Page images and extracted text
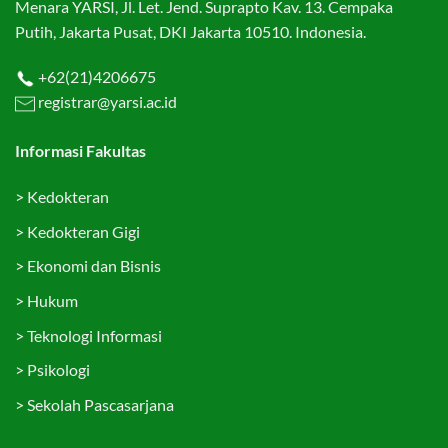
Menara YARSI, Jl. Let. Jend. Suprapto Kav. 13. Cempaka
Putih, Jakarta Pusat, DKI Jakarta 10510. Indonesia.
+62(21)4206675
registrar@yarsi.ac.id
Informasi Fakultas
>
Kedokteran
>
Kedokteran Gigi
>
Ekonomi dan Bisnis
>
Hukum
>
Teknologi Informasi
>
Psikologi
>
Sekolah Pascasarjana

• _Task prompt_:
Write the data above out again exactly, every line of it, and exclude the pictures.

• _Response area_:
Menara YARSI, Jl. Let. Jend. Suprapto Kav. 13. Cempaka
Putih, Jakarta Pusat, DKI Jakarta 10510. Indonesia.
+62(21)4206675
registrar@yarsi.ac.id
Informasi Fakultas
>
Kedokteran
>
Kedokteran Gigi
>
Ekonomi dan Bisnis
>
Hukum
>
Teknologi Informasi
>
Psikologi
>
Sekolah Pascasarjana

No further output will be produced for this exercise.